Jean-Pierre 47 ans de galère et d’addictions coupable de plusieurs délits routiers
Jean-Pierre (1) est sans domicile fixe depuis que sa mère âgée de 74 ans l’a mis dehors début mars. Il s’est réfugié dans sa voiture. Voiture qu’il n’a plus le droit de conduire puisque son permis lui a été retiré. Le président du tribunal rappelle les faits en s’adressant à Jean-Pierre. «Dimanche à 3h14 du matin, les gendarmes voient une voiture qui ne s’arrête pas au cédez le passage et qui roule trop vite. Ils décident de le suivre, enclenchent le gyrophare. Mais vous ne vous arrêtez pas. Finalement, quand les gendarmes s’approchent, vous refusez de leur ouvrir. Ils procèdent finalement à votre interpellation.» Jean-Pierre de donner sa version. «Je venais de me faire renvoyer de chez ma mère le jour anniversaire du décès de mon père. J’avais passé deux jours dans ma voiture. J’ai consommé 1 gramme de cocaïne. Et j’ai vu des choses qui ne sont pas réelles. J’étais assis sur le parking, et j’ai vu des inspecteurs qui tournaient, alors qu’il n’y avait personne.»
Le président du tribunal de qualifier de «complexe» le parcours de vie de Jean-Pierre. «Enfant, vous faites un passage en famille d’accueil, vous avez un niveau CAP et vous avez travaillé comme marin pêcheur. Votre dernier emploi déclaré date de 2022 dans la cueillette d’olives. Et vous percevez le RSA.» Le procureur rappelle le parcours judiciaire de Jean-Pierre. «Vous cumulez 26 condamnations de 1996 à 2022 dont 12 pour des faits routiers.» Défaut de permis, d’assurance. «Il y a des réalités qui doivent être rappelées» insiste le procureur adjoint. «Moi, ce qui me sidère c’est de voir comment vous mettez tout en échec ; alors que vous avez une promesse d’emploi, un suivi par le juge d’application des peines, et que vous êtes accompagné par le service pénitentiaire d’insertion et de probation ! Comment malgré tout cela, vous êtes encore devant nous aujourd’hui !»

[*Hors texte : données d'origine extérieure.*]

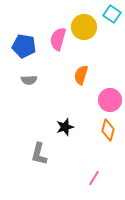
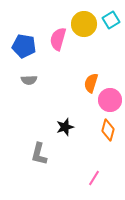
cyan square: moved 1 px left, 6 px down; rotated 24 degrees clockwise
yellow circle: moved 3 px up
orange semicircle: moved 10 px right, 8 px down
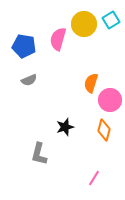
gray semicircle: rotated 21 degrees counterclockwise
orange diamond: moved 4 px left
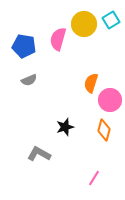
gray L-shape: rotated 105 degrees clockwise
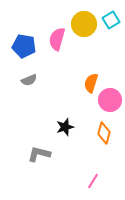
pink semicircle: moved 1 px left
orange diamond: moved 3 px down
gray L-shape: rotated 15 degrees counterclockwise
pink line: moved 1 px left, 3 px down
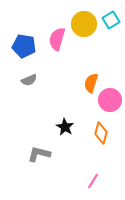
black star: rotated 24 degrees counterclockwise
orange diamond: moved 3 px left
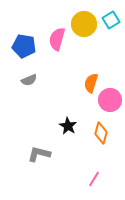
black star: moved 3 px right, 1 px up
pink line: moved 1 px right, 2 px up
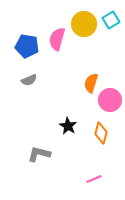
blue pentagon: moved 3 px right
pink line: rotated 35 degrees clockwise
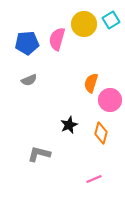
blue pentagon: moved 3 px up; rotated 15 degrees counterclockwise
black star: moved 1 px right, 1 px up; rotated 18 degrees clockwise
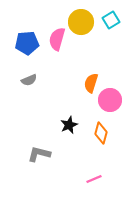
yellow circle: moved 3 px left, 2 px up
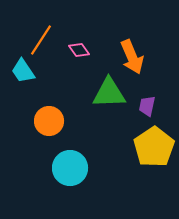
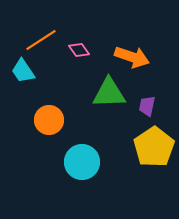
orange line: rotated 24 degrees clockwise
orange arrow: rotated 48 degrees counterclockwise
orange circle: moved 1 px up
cyan circle: moved 12 px right, 6 px up
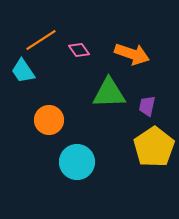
orange arrow: moved 3 px up
cyan circle: moved 5 px left
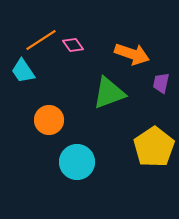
pink diamond: moved 6 px left, 5 px up
green triangle: rotated 18 degrees counterclockwise
purple trapezoid: moved 14 px right, 23 px up
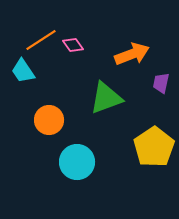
orange arrow: rotated 40 degrees counterclockwise
green triangle: moved 3 px left, 5 px down
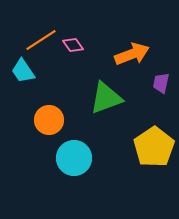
cyan circle: moved 3 px left, 4 px up
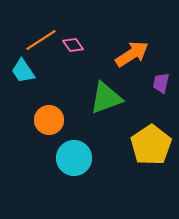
orange arrow: rotated 12 degrees counterclockwise
yellow pentagon: moved 3 px left, 2 px up
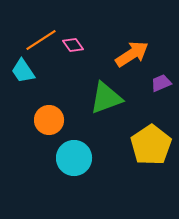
purple trapezoid: rotated 55 degrees clockwise
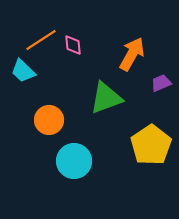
pink diamond: rotated 30 degrees clockwise
orange arrow: rotated 28 degrees counterclockwise
cyan trapezoid: rotated 12 degrees counterclockwise
cyan circle: moved 3 px down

L’avocate de Jean-Pierre de tenter une explication. «En préparant la défense, je me suis demandée pourquoi monsieur persévérait dans la délinquance. Il y a une explication circonstancielle, une enfance, des difficultés de vie, mais il y a aussi une explication chimique. (…) Monsieur est sous méthadone, ce qui suppose que c’est un ancien toxicomane, et qu’il manque de sérotonine, la molécule du bonheur. Quand on consomme ces drogues, le cerveau n’arrive plus à produire cette hormone. On est dans un état de mal-être permanent. Puis on se rappelle que l’on redevient heureux quand on prend ces substances. Quand il se fait virer de ses chez sa mère, il est malheureux et il se rappelle que quand il prend de la cocaïne, ça produit l’effet du bonheur, pas longtemps, mais quand même. Il s’est pris un shoot de cocaïne qui l’a mis dans un état de paranoïa.»
Finalement, le tribunal condamnera Jean-Pierre à six mois de prison ferme avec maintien en détention compte tenu de l’absence de domicile. Le juge de conseiller. «Commencez d’ores et déjà à préparer votre sortie de détention. Votre famille est là, elle vous soutient, c’est inespéré, saisissez cette chance !»
(1) Afin de préserver l’anonymat, les prénoms ont été modifiés.